---------- TASK MATERIAL ----------

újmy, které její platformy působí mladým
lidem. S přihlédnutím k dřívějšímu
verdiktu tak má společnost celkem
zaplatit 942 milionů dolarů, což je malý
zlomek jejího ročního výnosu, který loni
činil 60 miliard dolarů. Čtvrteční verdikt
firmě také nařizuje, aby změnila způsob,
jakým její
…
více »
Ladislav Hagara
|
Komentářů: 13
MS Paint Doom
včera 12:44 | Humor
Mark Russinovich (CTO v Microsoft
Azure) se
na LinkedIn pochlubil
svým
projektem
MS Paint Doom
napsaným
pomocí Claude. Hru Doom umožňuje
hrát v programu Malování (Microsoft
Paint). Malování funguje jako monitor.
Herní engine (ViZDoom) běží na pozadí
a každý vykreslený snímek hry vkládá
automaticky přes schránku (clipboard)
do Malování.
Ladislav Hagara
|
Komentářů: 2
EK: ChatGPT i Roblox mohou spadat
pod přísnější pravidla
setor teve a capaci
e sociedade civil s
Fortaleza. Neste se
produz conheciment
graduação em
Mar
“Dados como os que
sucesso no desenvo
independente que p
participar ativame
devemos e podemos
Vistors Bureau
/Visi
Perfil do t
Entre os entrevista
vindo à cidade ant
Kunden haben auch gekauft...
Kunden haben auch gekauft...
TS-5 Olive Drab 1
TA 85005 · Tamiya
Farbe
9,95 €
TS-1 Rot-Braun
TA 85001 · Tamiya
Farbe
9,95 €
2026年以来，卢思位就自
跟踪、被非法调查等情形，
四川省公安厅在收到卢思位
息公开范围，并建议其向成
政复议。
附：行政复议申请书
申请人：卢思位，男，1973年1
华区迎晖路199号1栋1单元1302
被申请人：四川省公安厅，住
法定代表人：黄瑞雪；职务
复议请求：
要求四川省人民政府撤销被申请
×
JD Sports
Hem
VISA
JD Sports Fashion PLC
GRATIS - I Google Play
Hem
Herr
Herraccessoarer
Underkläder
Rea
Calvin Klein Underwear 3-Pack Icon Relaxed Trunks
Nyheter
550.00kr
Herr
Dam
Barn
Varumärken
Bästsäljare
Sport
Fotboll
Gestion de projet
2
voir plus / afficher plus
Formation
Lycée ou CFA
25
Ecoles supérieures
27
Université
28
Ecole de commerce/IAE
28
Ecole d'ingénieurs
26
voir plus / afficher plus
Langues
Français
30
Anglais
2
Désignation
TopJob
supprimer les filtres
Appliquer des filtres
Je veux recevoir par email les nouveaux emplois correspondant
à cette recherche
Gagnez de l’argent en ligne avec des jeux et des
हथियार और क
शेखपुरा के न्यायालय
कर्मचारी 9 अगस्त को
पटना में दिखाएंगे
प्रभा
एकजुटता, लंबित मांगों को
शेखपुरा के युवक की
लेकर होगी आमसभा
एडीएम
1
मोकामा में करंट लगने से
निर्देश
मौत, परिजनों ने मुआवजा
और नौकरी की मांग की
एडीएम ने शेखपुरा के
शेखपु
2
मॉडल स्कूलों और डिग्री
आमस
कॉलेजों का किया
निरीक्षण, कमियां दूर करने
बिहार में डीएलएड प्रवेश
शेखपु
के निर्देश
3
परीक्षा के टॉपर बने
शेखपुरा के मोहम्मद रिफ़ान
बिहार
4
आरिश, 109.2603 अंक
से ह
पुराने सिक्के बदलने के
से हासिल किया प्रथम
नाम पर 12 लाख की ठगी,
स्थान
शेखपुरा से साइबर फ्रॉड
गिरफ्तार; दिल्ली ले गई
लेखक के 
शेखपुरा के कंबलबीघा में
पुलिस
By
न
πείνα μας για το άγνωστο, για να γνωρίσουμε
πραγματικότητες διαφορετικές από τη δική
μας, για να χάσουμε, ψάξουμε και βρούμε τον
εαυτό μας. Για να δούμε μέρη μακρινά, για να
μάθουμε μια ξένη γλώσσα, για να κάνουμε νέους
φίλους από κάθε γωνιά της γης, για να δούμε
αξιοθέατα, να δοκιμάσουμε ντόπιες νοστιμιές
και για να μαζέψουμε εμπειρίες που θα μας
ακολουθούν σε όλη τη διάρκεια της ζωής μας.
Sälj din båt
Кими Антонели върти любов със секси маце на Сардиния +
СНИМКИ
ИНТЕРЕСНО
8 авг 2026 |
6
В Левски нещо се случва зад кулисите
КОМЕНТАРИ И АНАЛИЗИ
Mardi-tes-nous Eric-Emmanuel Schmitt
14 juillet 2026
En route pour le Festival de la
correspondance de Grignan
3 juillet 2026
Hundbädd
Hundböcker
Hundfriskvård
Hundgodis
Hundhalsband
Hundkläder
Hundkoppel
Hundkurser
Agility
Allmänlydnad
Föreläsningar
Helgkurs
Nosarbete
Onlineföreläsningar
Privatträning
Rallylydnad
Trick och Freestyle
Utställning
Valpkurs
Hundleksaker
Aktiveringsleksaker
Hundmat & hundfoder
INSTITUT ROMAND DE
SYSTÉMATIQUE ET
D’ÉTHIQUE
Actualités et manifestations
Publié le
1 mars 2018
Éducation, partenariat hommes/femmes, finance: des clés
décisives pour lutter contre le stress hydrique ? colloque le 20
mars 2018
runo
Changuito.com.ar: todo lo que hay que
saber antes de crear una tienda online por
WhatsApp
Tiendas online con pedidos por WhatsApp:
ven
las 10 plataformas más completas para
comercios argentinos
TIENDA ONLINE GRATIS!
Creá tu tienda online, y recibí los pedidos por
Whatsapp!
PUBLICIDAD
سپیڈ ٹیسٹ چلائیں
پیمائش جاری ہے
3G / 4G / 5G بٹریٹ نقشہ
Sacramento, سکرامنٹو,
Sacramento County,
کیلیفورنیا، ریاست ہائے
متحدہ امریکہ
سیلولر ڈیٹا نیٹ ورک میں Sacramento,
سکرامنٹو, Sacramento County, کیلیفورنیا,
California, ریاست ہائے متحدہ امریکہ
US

----------

_ACTIVITY_
A complete answer reproduces every line of the records in which the word "ریاست" occurs.

_RESPONSE AREA_
کیلیفورنیا، ریاست ہائے
California, ریاست ہائے متحدہ امریکہ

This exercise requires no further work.